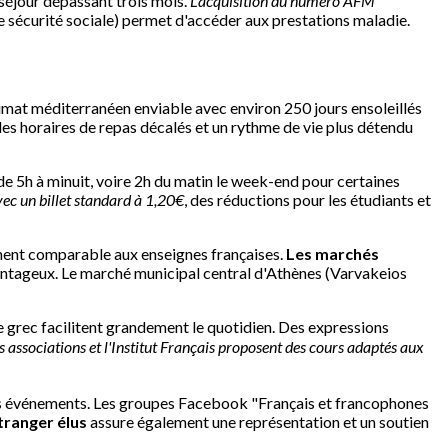
 séjour dépassant trois mois.
L'acquisition du numéro AFM
sécurité sociale) permet d'accéder aux prestations maladie.
limat méditerranéen enviable avec environ 250 jours ensoleillés
des horaires de repas décalés et un rythme de vie plus détendu
e 5h à minuit, voire 2h du matin le week-end pour certaines
vec un billet standard à 1,20€
, des réductions pour les étudiants et
iment comparable aux enseignes françaises.
Les marchés
vantageux. Le marché municipal central d'Athènes (Varvakeios
e grec facilitent grandement le quotidien. Des expressions
 associations et l'Institut Français proposent des cours adaptés aux
s événements. Les groupes Facebook "Français et francophones
tranger élus
assure également une représentation et un soutien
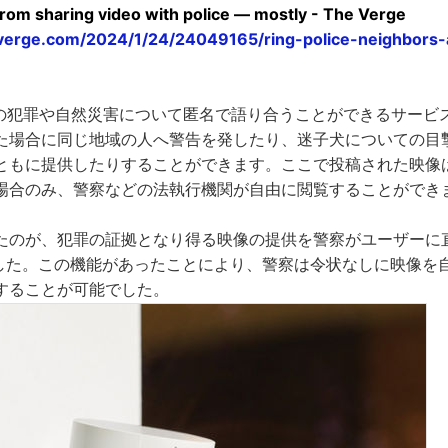
from sharing video with police — mostly - The Verge
verge.com/2024/1/24/24049165/ring-police-neighbors-
は近所の犯罪や自然災害について匿名で語り合うことができるサー
た場合に同じ地域の人へ警告を発したり、迷子犬についての目撃情
ともに提供したりすることができます。ここで投稿された映像
場合のみ、警察などの法執行機関が自由に閲覧することができ
たのが、犯罪の証拠となり得る映像の提供を警察がユーザーに
でした。この機能があったことにより、警察は令状なしに映像を
することが可能でした。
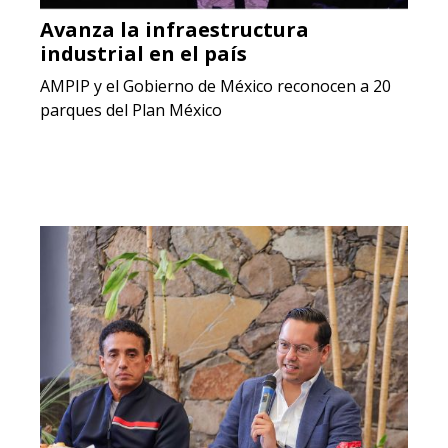
Avanza la infraestructura
industrial en el país
AMPIP y el Gobierno de México reconocen a 20
parques del Plan México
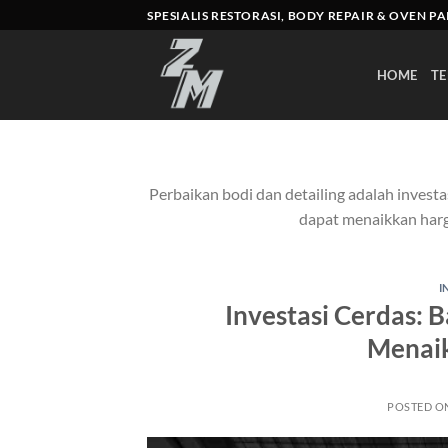
Skip
SPESIALIS RESTORASI, BODY REPAIR & OVEN P
to
content
HOME
TE
Perbaikan bodi dan detailing adalah investa
dapat menaikkan harg
I
Investasi Cerdas: 
Menaik
POSTED O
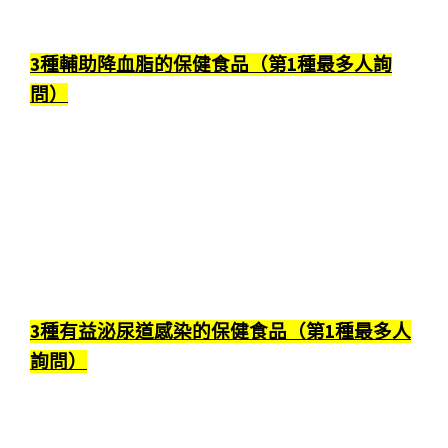
3種輔助降血脂的保健食品（第1種最多人詢
問）
3種有益泌尿道感染的保健食品（第1種最多人
詢問）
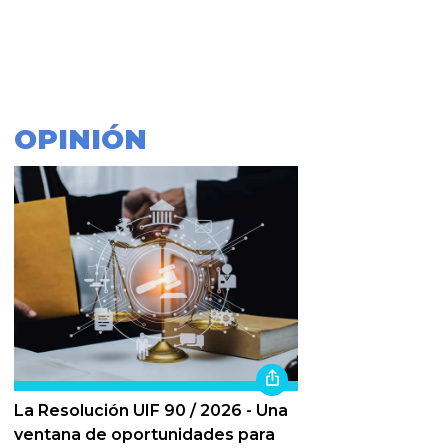
OPINIÓN
La Resolución UIF 90 / 2026 - Una
ventana de oportunidades para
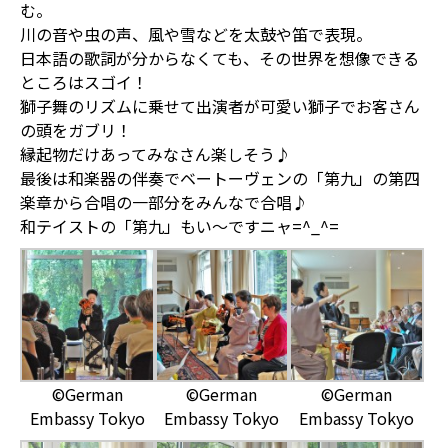
む。
川の音や虫の声、風や雪などを太鼓や笛で表現。
日本語の歌詞が分からなくても、その世界を想像できる
ところはスゴイ！
獅子舞のリズムに乗せて出演者が可愛い獅子でお客さん
の頭をガブリ！
縁起物だけあってみなさん楽しそう♪
最後は和楽器の伴奏でベートーヴェンの「第九」の第四
楽章から合唱の一部分をみんなで合唱♪
和テイストの「第九」もい〜ですニャ=^_^=
©German
©German
©German
Embassy Tokyo
Embassy Tokyo
Embassy Tokyo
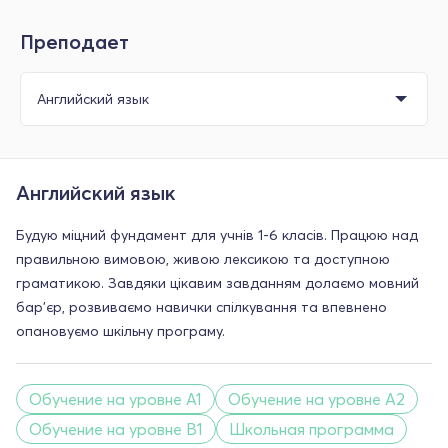
Преподает
Английский язык
Будую міцний фундамент для учнів 1-6 класів. Працюю над
правильною вимовою, живою лексикою та доступною
граматикою. Завдяки цікавим завданням долаємо мовний
бар'єр, розвиваємо навички спілкування та впевнено
опановуємо шкільну програму.
Обучение на уровне A1
Обучение на уровне A2
Обучение на уровне B1
Школьная программа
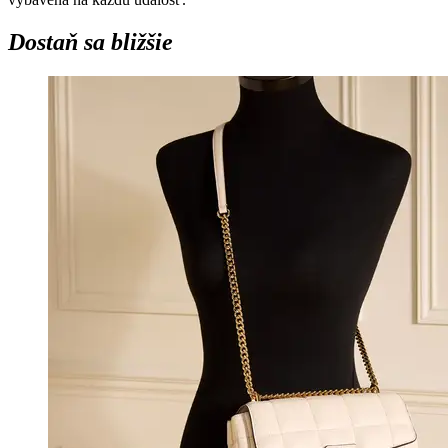
Dostaň sa bližšie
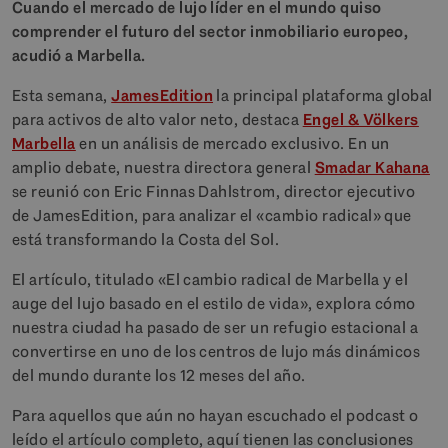
Cuando el mercado de lujo líder en el mundo quiso
comprender el futuro del sector inmobiliario europeo,
acudió a Marbella.
Esta semana,
JamesEdition
la principal plataforma global
para activos de alto valor neto, destaca
Engel & Völkers
Marbella
en un análisis de mercado exclusivo. En un
amplio debate, nuestra directora general
Smadar Kahana
se reunió con Eric Finnas Dahlstrom, director ejecutivo
de JamesEdition, para analizar el «cambio radical» que
está transformando la Costa del Sol.
El artículo, titulado «El cambio radical de Marbella y el
auge del lujo basado en el estilo de vida», explora cómo
nuestra ciudad ha pasado de ser un refugio estacional a
convertirse en uno de los centros de lujo más dinámicos
del mundo durante los 12 meses del año.
Para aquellos que aún no hayan escuchado el podcast o
leído el artículo completo, aquí tienen las conclusiones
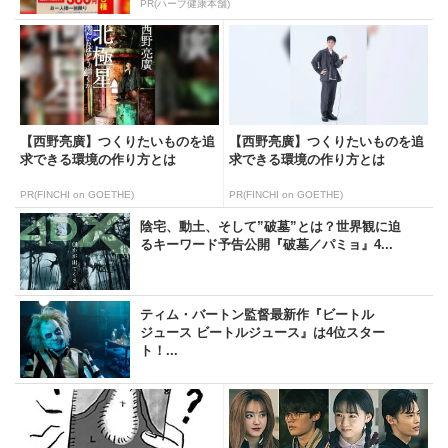
PR(ハーブ健康本舗)
【西野亮廣】つくりたいものを追
【西野亮廣】つくりたいものを追
求できる環境の作り方とは
求できる環境の作り方とは
PR(FINCHI on GOETHE)
PR(FINCHI on GOETHE)
陰宅、動土、そして”破墓”とは？世界観に迫
るキーワード予告公開『破墓／パミョ』4...
ティム・バートン監督最新作『ビートル
ジュース ビートルジュース』は4位スター
ト！...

WORK INSTRUCTION:
Write out the data in full and exactly as given, though without the images.

SOLUTION FOR THIS EXERCISE:
 séjour dépassant trois mois.
L'acquisition du numéro AFM
sécurité sociale) permet d'accéder aux prestations maladie.
limat méditerranéen enviable avec environ 250 jours ensoleillés
des horaires de repas décalés et un rythme de vie plus détendu
e 5h à minuit, voire 2h du matin le week-end pour certaines
vec un billet standard à 1,20€
, des réductions pour les étudiants et
iment comparable aux enseignes françaises.
Les marchés
vantageux. Le marché municipal central d'Athènes (Varvakeios
e grec facilitent grandement le quotidien. Des expressions
 associations et l'Institut Français proposent des cours adaptés aux
s événements. Les groupes Facebook "Français et francophones
tranger élus
assure également une représentation et un soutien
from sharing video with police — mostly - The Verge
verge.com/2024/1/24/24049165/ring-police-neighbors-
は近所の犯罪や自然災害について匿名で語り合うことができるサー
た場合に同じ地域の人へ警告を発したり、迷子犬についての目撃情
ともに提供したりすることができます。ここで投稿された映像
場合のみ、警察などの法執行機関が自由に閲覧することができ
たのが、犯罪の証拠となり得る映像の提供を警察がユーザーに
でした。この機能があったことにより、警察は令状なしに映像を
することが可能でした。
Avanza la infraestructura
industrial en el país
AMPIP y el Gobierno de México reconocen a 20
parques del Plan México
Skip
SPESIALIS RESTORASI, BODY REPAIR & OVEN P
to
content
HOME
TE
Perbaikan bodi dan detailing adalah investa
dapat menaikkan harg
I
Investasi Cerdas: 
Menaik
POSTED O
3種輔助降血脂的保健食品（第1種最多人詢
問）
3種有益泌尿道感染的保健食品（第1種最多人
詢問）
OPINIÓN
La Resolución UIF 90 / 2026 - Una
ventana de oportunidades para
む。
川の音や虫の声、風や雪などを太鼓や笛で表現。
日本語の歌詞が分からなくても、その世界を想像できる
ところはスゴイ！
獅子舞のリズムに乗せて出演者が可愛い獅子でお客さん
の頭をガブリ！
縁起物だけあってみなさん楽しそう♪
最後は和楽器の伴奏でベートーヴェンの「第九」の第四
楽章から合唱の一部分をみんなで合唱♪
和テイストの「第九」もい〜ですニャ=^_^=
©German
©German
©German
Embassy Tokyo
Embassy Tokyo
Embassy Tokyo
Преподает
Английский язык
Будую міцний фундамент для учнів 1-6 класів. Працюю над
правильною вимовою, живою лексикою та доступною
граматикою. Завдяки цікавим завданням долаємо мовний
бар'єр, розвиваємо навички спілкування та впевнено
опановуємо шкільну програму.
Обучение на уровне A1
Обучение на уровне A2
Обучение на уровне B1
Школьная программа
Dostaň sa bližšie
Cuando el mercado de lujo líder en el mundo quiso
comprender el futuro del sector inmobiliario europeo,
acudió a Marbella.
Esta semana,
JamesEdition
la principal plataforma global
para activos de alto valor neto, destaca
Engel & Völkers
Marbella
en un análisis de mercado exclusivo. En un
amplio debate, nuestra directora general
Smadar Kahana
se reunió con Eric Finnas Dahlstrom, director ejecutivo
de JamesEdition, para analizar el «cambio radical» que
está transformando la Costa del Sol.
El artículo, titulado «El cambio radical de Marbella y el
auge del lujo basado en el estilo de vida», explora cómo
nuestra ciudad ha pasado de ser un refugio estacional a
convertirse en uno de los centros de lujo más dinámicos
del mundo durante los 12 meses del año.
Para aquellos que aún no hayan escuchado el podcast o
leído el artículo completo, aquí tienen las conclusiones
PR(ハーブ健康本舗)
【西野亮廣】つくりたいものを追
【西野亮廣】つくりたいものを追
求できる環境の作り方とは
求できる環境の作り方とは
PR(FINCHI on GOETHE)
PR(FINCHI on GOETHE)
陰宅、動土、そして”破墓”とは？世界観に迫
るキーワード予告公開『破墓／パミョ』4...
ティム・バートン監督最新作『ビートル
ジュース ビートルジュース』は4位スター
ト！...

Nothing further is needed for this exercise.